▸ **Listed records**:
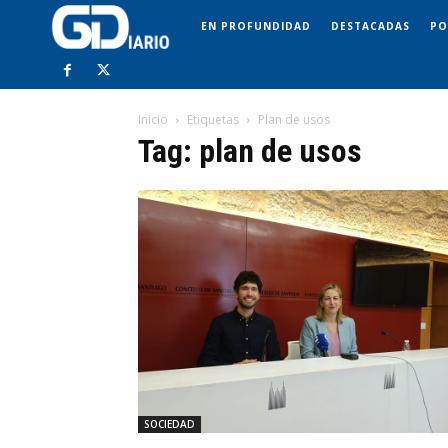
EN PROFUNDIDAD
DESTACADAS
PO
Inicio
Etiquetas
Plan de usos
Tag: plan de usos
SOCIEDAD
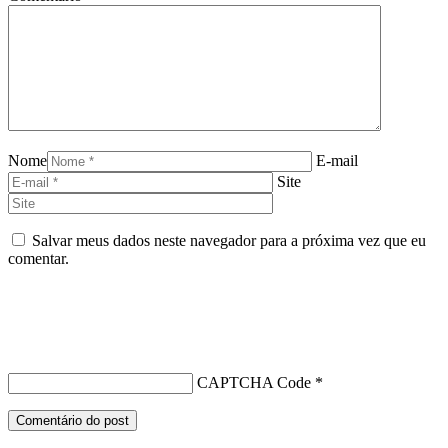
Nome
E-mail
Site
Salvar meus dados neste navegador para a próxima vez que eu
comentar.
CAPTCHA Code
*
---
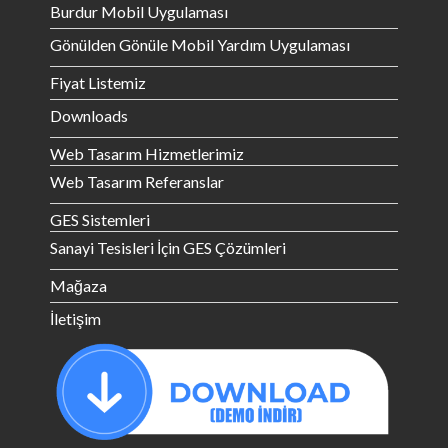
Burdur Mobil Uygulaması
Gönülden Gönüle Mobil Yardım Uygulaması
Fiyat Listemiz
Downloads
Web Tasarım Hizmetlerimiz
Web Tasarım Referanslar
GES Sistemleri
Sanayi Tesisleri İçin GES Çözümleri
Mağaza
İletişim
...
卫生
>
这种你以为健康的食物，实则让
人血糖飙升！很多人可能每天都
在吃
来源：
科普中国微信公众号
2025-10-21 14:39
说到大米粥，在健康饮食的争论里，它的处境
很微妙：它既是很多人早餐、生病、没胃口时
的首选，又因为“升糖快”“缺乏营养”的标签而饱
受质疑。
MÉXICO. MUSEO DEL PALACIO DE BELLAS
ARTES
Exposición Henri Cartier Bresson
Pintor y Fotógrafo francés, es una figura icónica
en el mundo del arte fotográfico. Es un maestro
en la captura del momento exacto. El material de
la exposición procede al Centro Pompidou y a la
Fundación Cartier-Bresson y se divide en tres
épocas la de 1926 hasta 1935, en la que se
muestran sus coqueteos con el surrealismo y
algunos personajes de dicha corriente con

▸ **Task brief**:
Reproduce only the lines above, starting at the line with "MÉXICO. MUSEO DEL PALACIO DE BELLAS" and ending at the line with "algunos personajes de dicha corriente con", exactly as written.

▸ **Task result**:
MÉXICO. MUSEO DEL PALACIO DE BELLAS
ARTES
Exposición Henri Cartier Bresson
Pintor y Fotógrafo francés, es una figura icónica
en el mundo del arte fotográfico. Es un maestro
en la captura del momento exacto. El material de
la exposición procede al Centro Pompidou y a la
Fundación Cartier-Bresson y se divide en tres
épocas la de 1926 hasta 1935, en la que se
muestran sus coqueteos con el surrealismo y
algunos personajes de dicha corriente con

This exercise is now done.